Mer de Glace

Chamonix, France

Melting

The Disappointed Tourist: Mer de Grace, Ellen Harvey, 2023. Oil and acrylic on Gessoboard, 18 x 24″ (46 x 61 cm). Photograph: Etienne Frossard.

The Mer de Glace (Sea of Ice) is the largest glacier in France, 7km long and 200m deep, and is one of the biggest attractions in the Chamonix Valley. The glacier was once easily visible from the town of Chamonix but has been shrinking and is now barely visible from below.  From 1939 to 2001 the surface of the glacier has lowered an average of 30 cm each year, corresponding to an equivalent loss of 700 million cubic meters of water. The painting is based on an old uncredited postcard image.

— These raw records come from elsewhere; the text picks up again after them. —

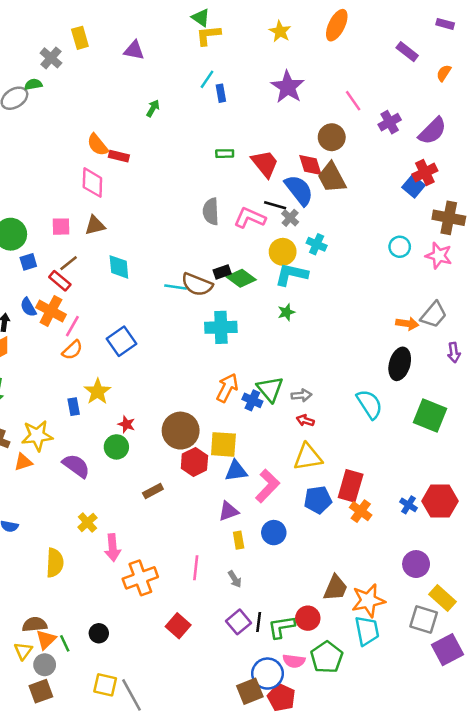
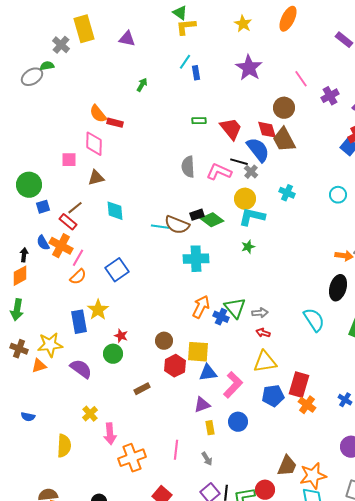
yellow rectangle: (80, 38) -> (84, 29), size x1.5
pink square: (61, 227) -> (69, 160), moved
cyan cross: (317, 244) -> (287, 193), moved
blue rectangle: (74, 407) -> (79, 322), size x1.6
brown circle: (181, 431) -> (164, 341), size x0.6

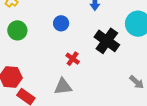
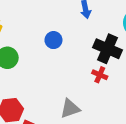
red cross: (73, 59) -> (100, 75), moved

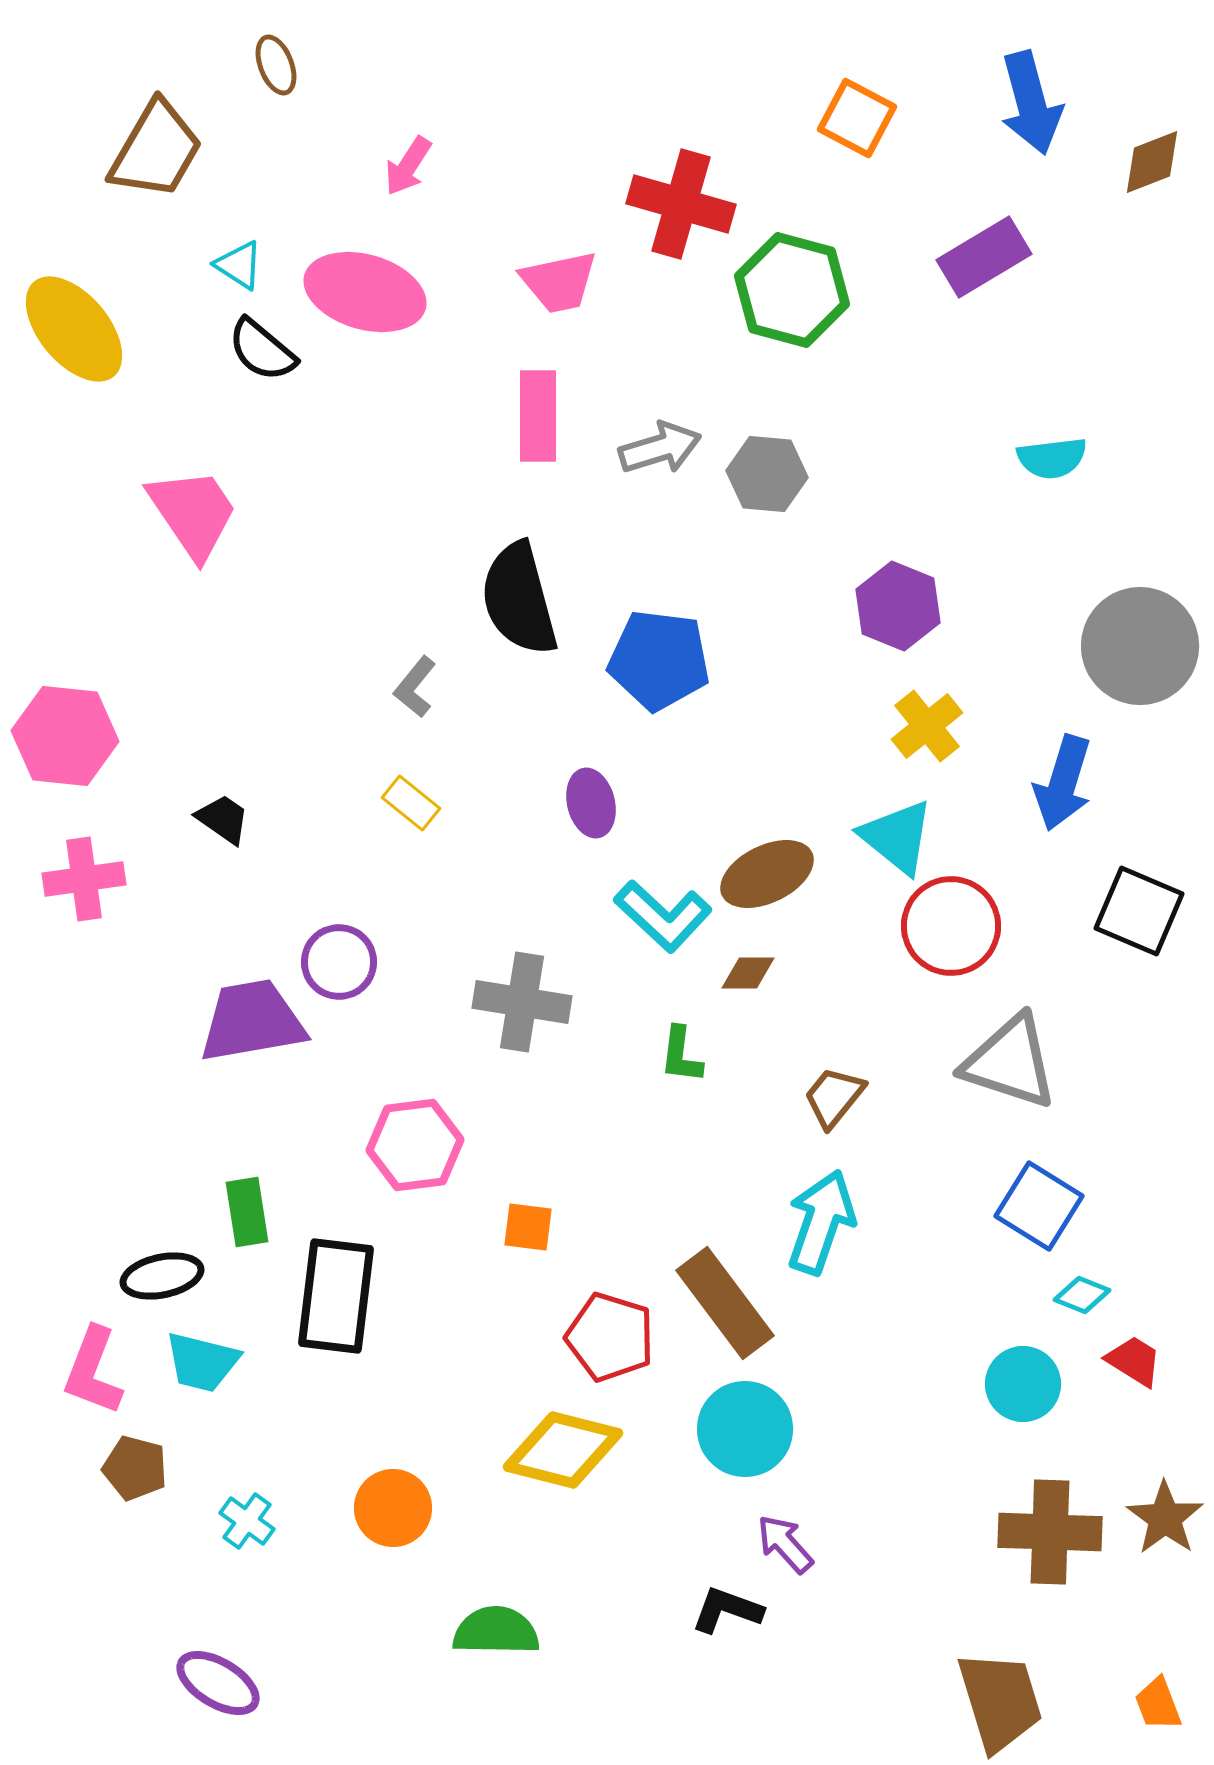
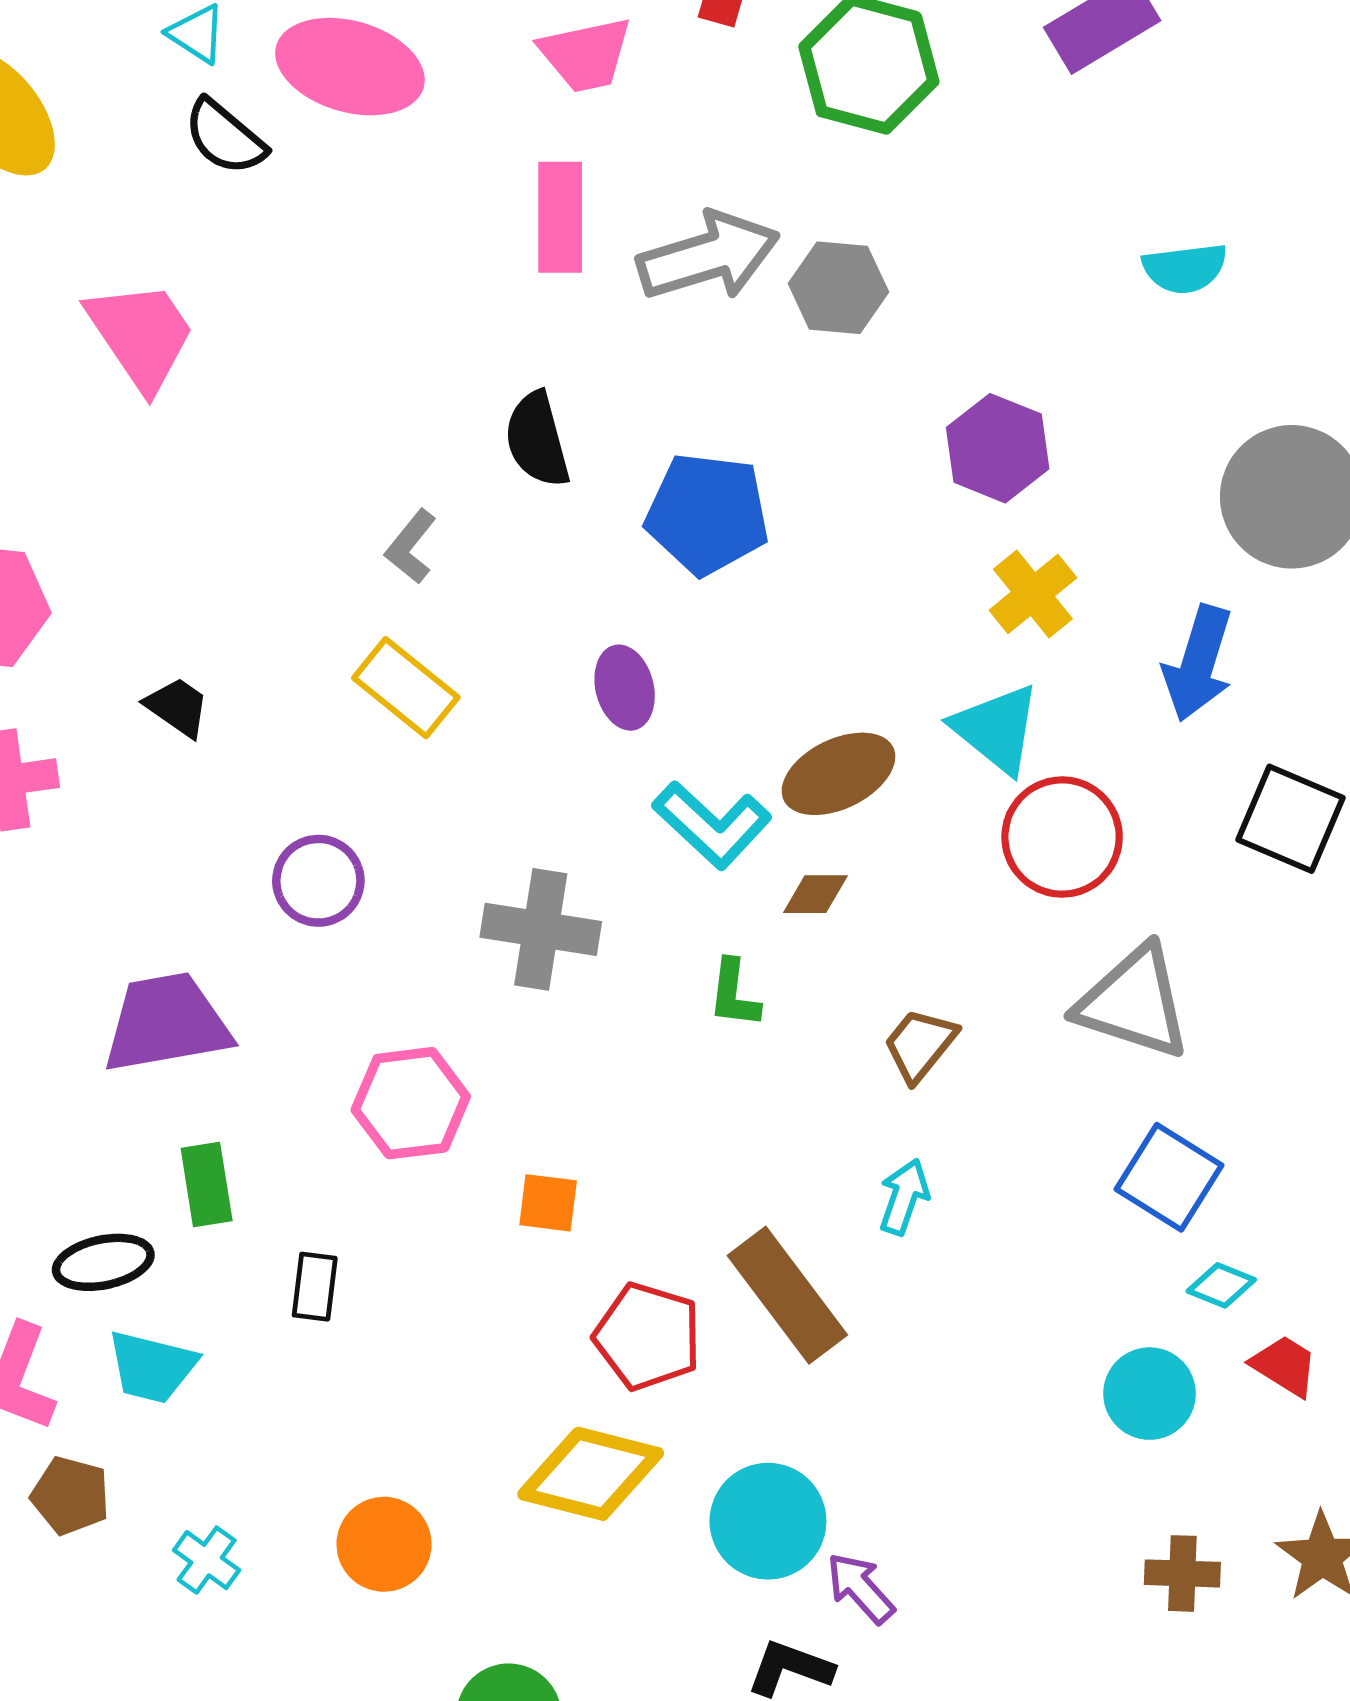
gray arrow: (660, 448) -> (708, 256), size x1.4
black semicircle: (519, 599) -> (537, 440), size x0.7
yellow rectangle: (411, 803) -> (406, 688), size x1.5
purple trapezoid: (252, 1021) -> (166, 1023), moved
cyan arrow: (821, 1222) -> (904, 1197), size x0.6
black rectangle: (336, 1296) -> (315, 1287), size x0.5
cyan circle: (745, 1429) -> (768, 1521), moved
brown cross: (1050, 1532) -> (1182, 1573), size x0.6

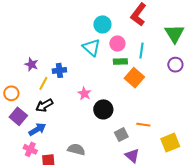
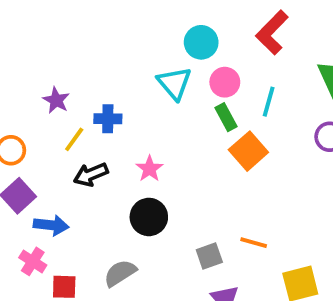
green rectangle: (120, 62) -> (226, 117), turned 56
black arrow: (44, 105) -> (91, 174), moved
black circle: (103, 109) -> (149, 217), moved
blue arrow: (37, 129) -> (51, 225), turned 30
gray semicircle: (76, 149) -> (120, 273), turned -54

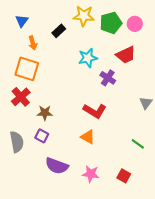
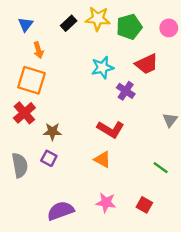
pink circle: (135, 24) -> (169, 28), moved
black rectangle: (59, 31) -> (69, 23), moved
purple semicircle: (57, 166) -> (61, 211), moved, turned 140

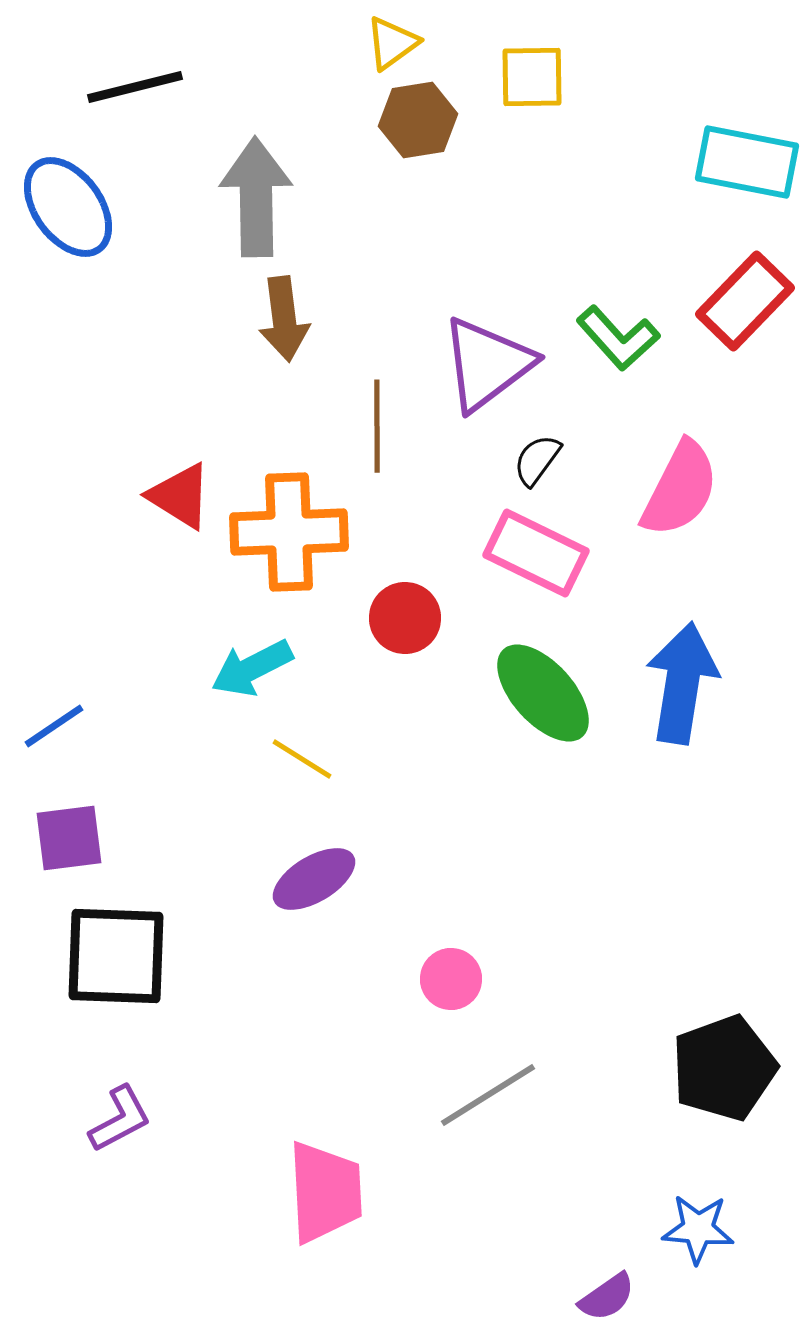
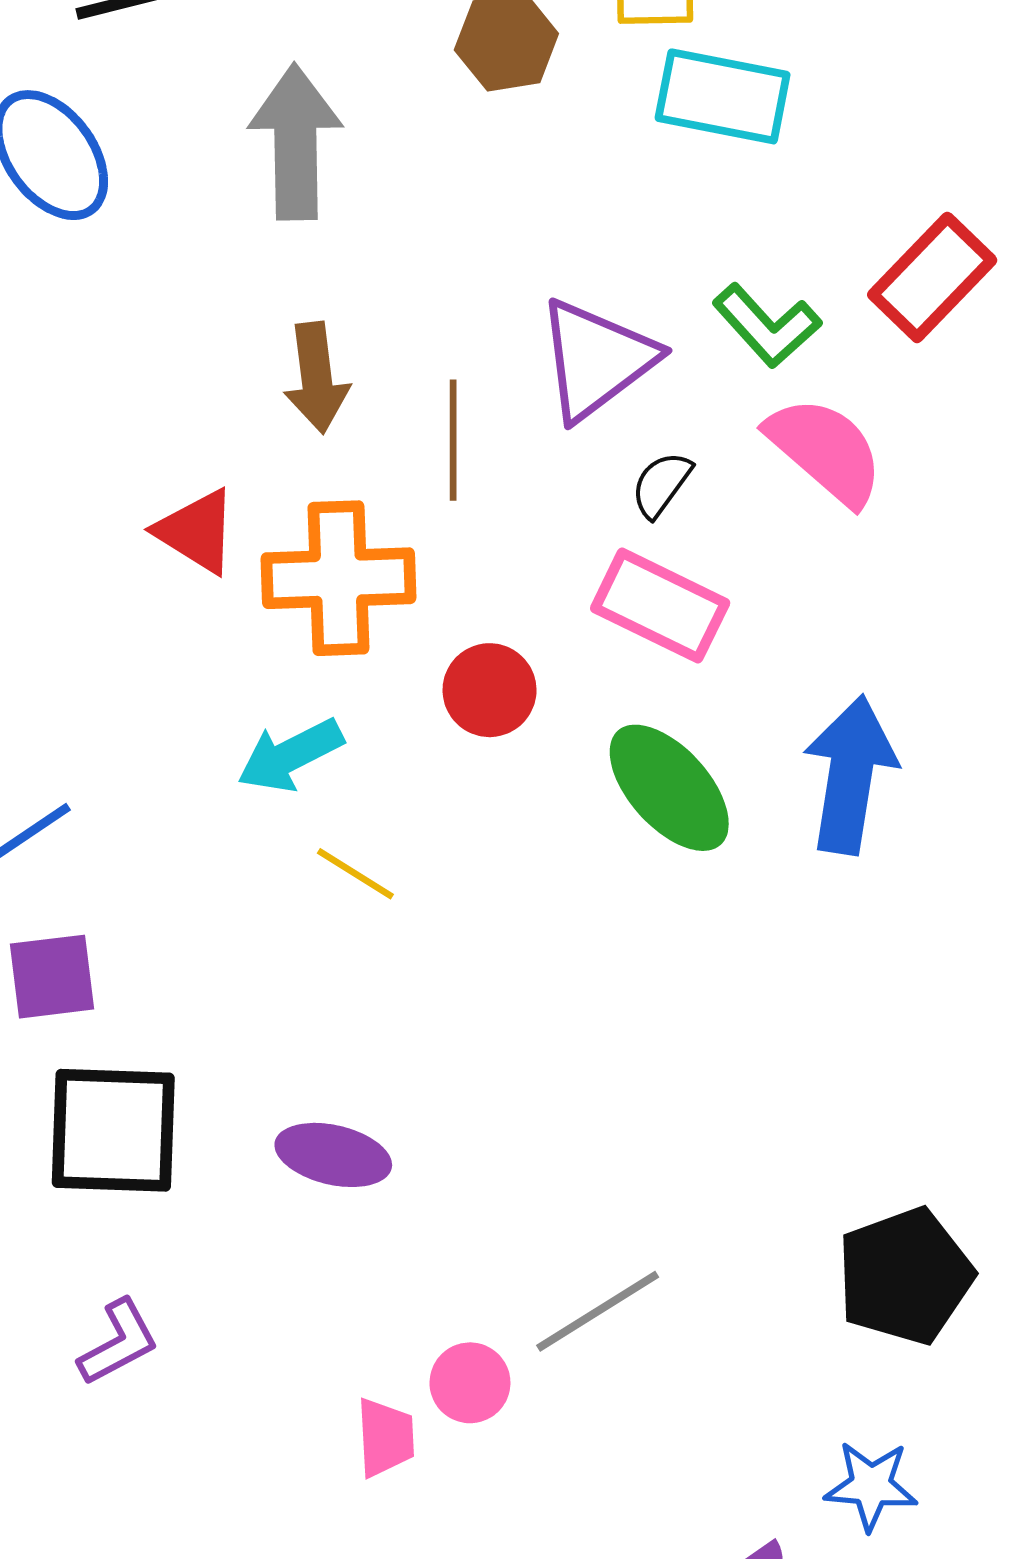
cyan rectangle: (747, 162) -> (723, 96), moved
brown arrow: (284, 319) -> (316, 378), moved
pink semicircle: (680, 489) -> (825, 451), moved, turned -76
purple ellipse: (314, 879) -> (333, 1155), moved, turned 44
pink circle: (451, 979) -> (470, 1383), moved
pink trapezoid: (325, 1192) -> (385, 1438), size x0.6

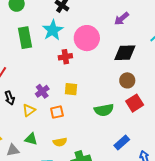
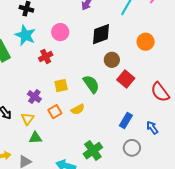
pink circle: (87, 38) -> (60, 32), size x0.7
green semicircle: (104, 110) -> (91, 84), moved, turned -96
green triangle: (31, 139) -> (35, 138), moved
yellow semicircle: (60, 142) -> (78, 109), moved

My first time on the Mer de Glace was guided climbing on the classic route Arête Cosmiques, named for the cosmic research hut/shelter at the base of the ridge leading back to the Aigulle de Midi telepherique (one of the main mechanical access points to the Mount Blanc massif). It’s an outstanding if low-key initiation to the range. I suspected at the time that it’s how guides determine if their clients are truly dedicated to precipitating them from the hill. It’s an interesting mix of snow, ice and rock, requires ropes, ice axes and crampons. It depends a lot on ‘conditions’ or amounts and quality of snow and ice. It is often a highway of those unexploded devices known as guided climbers. Interestingly it’s a bit tougher when snow is low, so there you go. The next time I recall being there was a ski tour to the Italian side, past the Dent de Geant, from the Midi. Skiing down to the bottom of the moraine in the early 21st century there were many signs of the glacier’s recession. The most ominous metric is at the foot, where iron rungs have been driven into the escarpments below the Montenvers railway stop, and need to be extended down annually. The ladder which tourists, climbers and skiers use to get from the railway to and from the glacier has extended to hundreds of meters in the recent recession. Perhaps an unanticipated change in the earth’s climate will lead to the restoration of this and other giants, but probably not in my life’s time. I’ll never forget venturing onto the fairly bare foot with my wife and very young son, entranced by blue ice caves which intimated sublime colors and spaces likely unique in the world. Thomas C.